▶ **Instructions to follow**: The entries are to be written out word for word, with their images left out.

▶ **Records for this exercise**:
»»
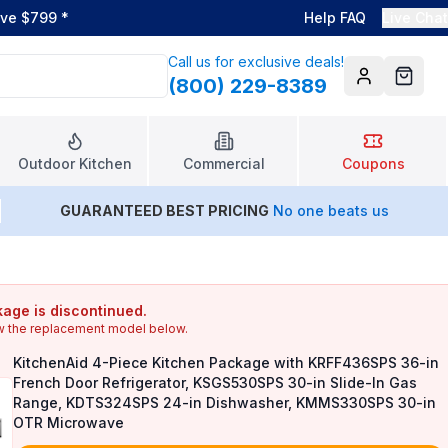
ove $799
*
Help FAQ
Live Chat
Call us for exclusive deals!
(800) 229-8389
Account
Cart
Outdoor Kitchen
Commercial
Coupons
GUARANTEED BEST PRICING
No one beats us
age is discontinued.
w the replacement model below.
KitchenAid 4-Piece Kitchen Package with KRFF436SPS 36-in
French Door Refrigerator, KSGS530SPS 30-in Slide-In Gas
Range, KDTS324SPS 24-in Dishwasher, KMMS330SPS 30-in
OTR Microwave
««
▶ **Exercise output**:
ove $799
*
Help FAQ
Live Chat
Call us for exclusive deals!
(800) 229-8389
Account
Cart
Outdoor Kitchen
Commercial
Coupons
GUARANTEED BEST PRICING
No one beats us
age is discontinued.
w the replacement model below.
KitchenAid 4-Piece Kitchen Package with KRFF436SPS 36-in
French Door Refrigerator, KSGS530SPS 30-in Slide-In Gas
Range, KDTS324SPS 24-in Dishwasher, KMMS330SPS 30-in
OTR Microwave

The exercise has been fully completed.